Only the lines from the line containing "042-427-9129 (372, 1719)" to the end of the entries should be repeated, exactly as they appear.

LISTED ENTRIES Start Marker

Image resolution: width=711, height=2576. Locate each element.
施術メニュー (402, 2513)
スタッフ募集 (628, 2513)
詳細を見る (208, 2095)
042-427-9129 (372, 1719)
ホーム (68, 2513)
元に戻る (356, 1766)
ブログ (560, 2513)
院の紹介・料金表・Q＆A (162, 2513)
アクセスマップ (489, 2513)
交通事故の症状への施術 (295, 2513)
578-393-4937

LISTED ENTRIES End Marker

**ANSWER BELOW:**
042-427-9129 (372, 1719)
ホーム (68, 2513)
元に戻る (356, 1766)
ブログ (560, 2513)
院の紹介・料金表・Q＆A (162, 2513)
アクセスマップ (489, 2513)
交通事故の症状への施術 (295, 2513)
578-393-4937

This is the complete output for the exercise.